Were there really ever? "Anti-tankiism" was never really a tenable position, as it required ignoring the good things communist governments did and inflating, or removing from historical context and comparison with worse capitalist actions, any negative actions.

[-] Awoo@hexbear.net 44 points 3 weeks ago* (last edited 3 weeks ago)

Yeah I know but like, there's a lot of anti-tankie soft-leftists who claim to be democratic socialists that I've seen be supportive of Cuba in the past and now they're just flat out ignoring it because it doesn't fit into their belief Maduro was an "evil brutal dictator" as I see repeated over and over again.

They also don't seem to know what to think now that Maduro has been captured and yet the socialists still hold power. They've never been told that the socialists are evil, just Maduro. So they seem like they're in a limbo state about what to think about Venezuela right now.

[-] anoriginalthought@lemmy.ml 26 points 3 weeks ago

These sound like fascinating people you've encountered. That's not disbelief, mind, but it's interesting how they could come to the belief that Cuba is good but Maduro is bad. It seems like they have a lot of Cognitive Dissonance to contend with. If this is their belief system then it would be logical to assume that they're 100% in support of Venezuela now that their only obstacle to support is in a NY jail.

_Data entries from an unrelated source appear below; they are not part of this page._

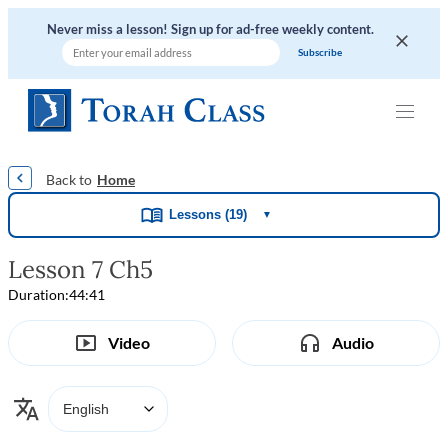
Never miss a lesson! Sign up for ad-free weekly content.
|
|
|
|
Home
Lessons (19)
▼
Lesson 7 Ch5
Duration:
44:41
Video
Audio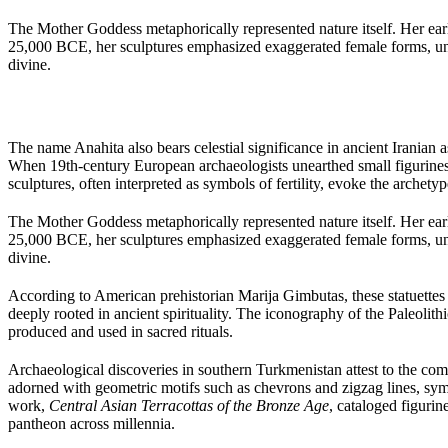
The Mother Goddess metaphorically represented nature itself. Her earli
25,000 BCE, her sculptures emphasized exaggerated female forms, under
divine.
The name Anahita also bears celestial significance in ancient Iranian a
When 19th-century European archaeologists unearthed small figurines
sculptures, often interpreted as symbols of fertility, evoke the archet
The Mother Goddess metaphorically represented nature itself. Her earli
25,000 BCE, her sculptures emphasized exaggerated female forms, under
divine.
According to American prehistorian Marija Gimbutas, these statuettes w
deeply rooted in ancient spirituality. The iconography of the Paleolith
produced and used in sacred rituals.
Archaeological discoveries in southern Turkmenistan attest to the co
adorned with geometric motifs such as chevrons and zigzag lines, sym
work,
Central Asian Terracottas of the Bronze Age
, cataloged figuri
pantheon across millennia.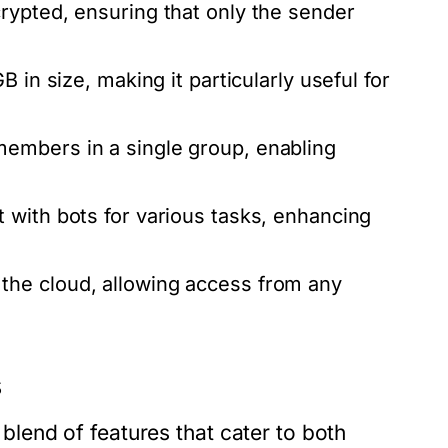
rypted, ensuring that only the sender
 in size, making it particularly useful for
embers in a single group, enabling
 with bots for various tasks, enhancing
the cloud, allowing access from any
s
end of features that cater to both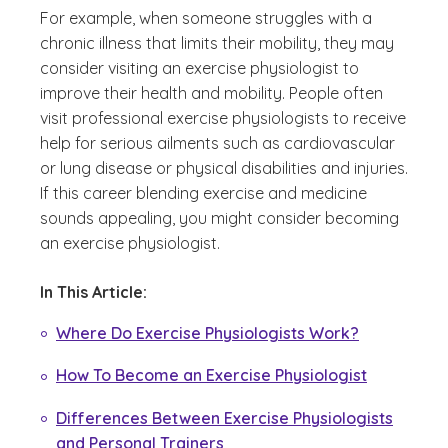
For example, when someone struggles with a
chronic illness that limits their mobility, they may
consider visiting an exercise physiologist to
improve their health and mobility. People often
visit professional exercise physiologists to receive
help for serious ailments such as cardiovascular
or lung disease or physical disabilities and injuries.
If this career blending exercise and medicine
sounds appealing, you might consider becoming
an exercise physiologist.
In This Article:
Where Do Exercise Physiologists Work?
How To Become an Exercise Physiologist
Differences Between Exercise Physiologists
and Personal Trainers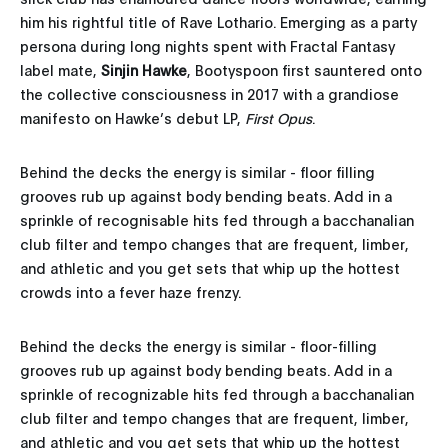
him his rightful title of Rave Lothario. Emerging as a party
persona during long nights spent with Fractal Fantasy
label mate,
Sinjin Hawke
, Bootyspoon first sauntered onto
the collective consciousness in 2017 with a grandiose
manifesto on Hawke’s debut LP,
First Opus
.
Behind the decks the energy is similar - floor filling
grooves rub up against body bending beats. Add in a
sprinkle of recognisable hits fed through a bacchanalian
club filter and tempo changes that are frequent, limber,
and athletic and you get sets that whip up the hottest
crowds into a fever haze frenzy.
Behind the decks the energy is similar - floor-filling
grooves rub up against body bending beats. Add in a
sprinkle of recognizable hits fed through a bacchanalian
club filter and tempo changes that are frequent, limber,
and athletic and you get sets that whip up the hottest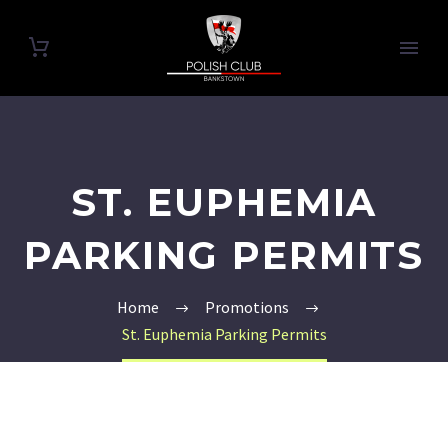
ST. EUPHEMIA
PARKING PERMITS
Home
Promotions
St. Euphemia Parking Permits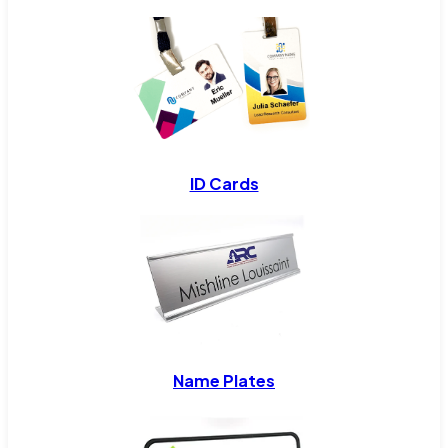
ID Cards
Name Plates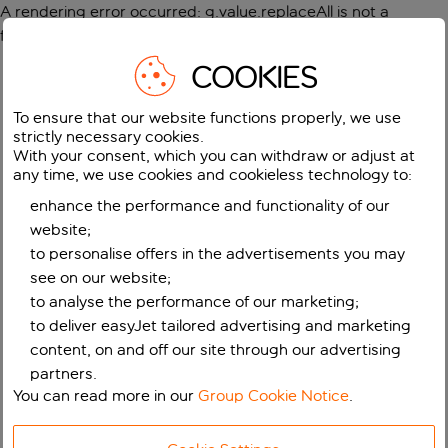
A rendering error occurred:
g.value.replaceAll is not a
function
.
COOKIES
To ensure that our website functions properly, we use
strictly necessary cookies.
With your consent, which you can withdraw or adjust at
any time, we use cookies and cookieless technology to:
enhance the performance and functionality of our
website;
to personalise offers in the advertisements you may
see on our website;
to analyse the performance of our marketing;
to deliver easyJet tailored advertising and marketing
content, on and off our site through our advertising
partners.
You can read more in our
Group Cookie Notice
.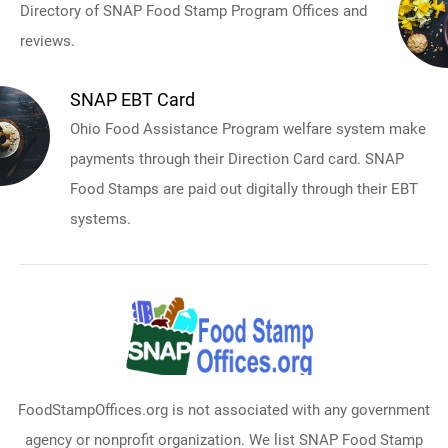
Directory of SNAP Food Stamp Program Offices and
reviews.
SNAP EBT Card
Ohio Food Assistance Program welfare system make
payments through their Direction Card card. SNAP
Food Stamps are paid out digitally through their EBT
systems.
FoodStampOffices.org is not associated with any government
agency or nonprofit organization. We list SNAP Food Stamp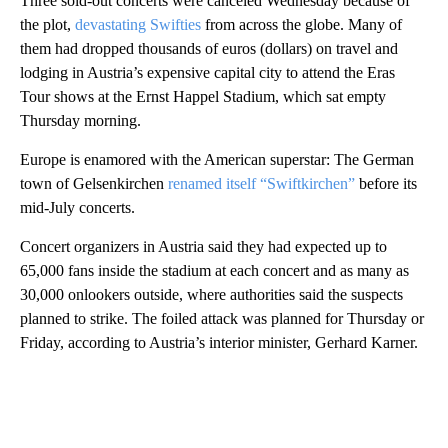
Three sold-out concerts were canceled Wednesday because of
the plot,
devastating Swifties
from across the globe. Many of
them had dropped thousands of euros (dollars) on travel and
lodging in Austria’s expensive capital city to attend the Eras
Tour shows at the Ernst Happel Stadium, which sat empty
Thursday morning.
Europe is enamored with the American superstar: The German
town of Gelsenkirchen
renamed itself “Swiftkirchen”
before its
mid-July concerts.
Concert organizers in Austria said they had expected up to
65,000 fans inside the stadium at each concert and as many as
30,000 onlookers outside, where authorities said the suspects
planned to strike. The foiled attack was planned for Thursday or
Friday, according to Austria’s interior minister, Gerhard Karner.
A
D
V
E
R
TI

[-] jack@hexbear.net 28 points 3 weeks ago

I can corroborate her, I've met tons of people who defend Cuba because they see it as an underdog basically while calling the PRC and USSR evil empires.

[-] MayoPete@hexbear.net 22 points 3 weeks ago

I can't put my finger on this, but I bet there's some psychology behind rooting for the "underdog" and being repulsed by the "powerful"

[-] purpleworm@hexbear.net 12 points 3 weeks ago* (last edited 3 weeks ago)

There's a fair bit of writing on this topic, for example this article

~~There is also this one that more explicitly links this mindset to Christian culture~~

[-] casskaydee@hexbear.net 9 points 3 weeks ago

Those are the same essay just published in two different places. It is a banger though

[-] purpleworm@hexbear.net 10 points 3 weeks ago

I'm very silly sometimes. I read the first version but not the second. Thank you for the correction.

[-] casskaydee@hexbear.net 3 points 3 weeks ago

No worries. It doesn't help that the redsails version changed the title

[-] anoriginalthought@lemmy.ml 6 points 3 weeks ago

I have to imagine it has to do with identification. Unless you're at the top of the social order, you're going to identify with the "underdog" to some extent, but few will identify with the powerful. Even at the higher echelons, there's still plenty of people with more power, which can lead one to the false assumption of one's own downtrodden status: hence the difficulty of many white-presenting people to recognize their own privilege, even when it becomes increasingly obvious when bolstered by wealth.

[-] ElChapoDeChapo@hexbear.net 14 points 3 weeks ago

I'll admit that used to be me when I was a radlib but even then I supported Venezuela and Chavez because of how much I hate bush

[-] Rod_Blagojevic@hexbear.net 11 points 3 weeks ago

There's a weird current on the left where you sympathize with Latin American socialists and are willing to consider the material constraints they have to contend with, but you have nothing but disdain for Asian and Russian communists because they didn't just snap their fingers and out of thin air create productive forces and a classless society. I guess it's unexamined Cold War racism?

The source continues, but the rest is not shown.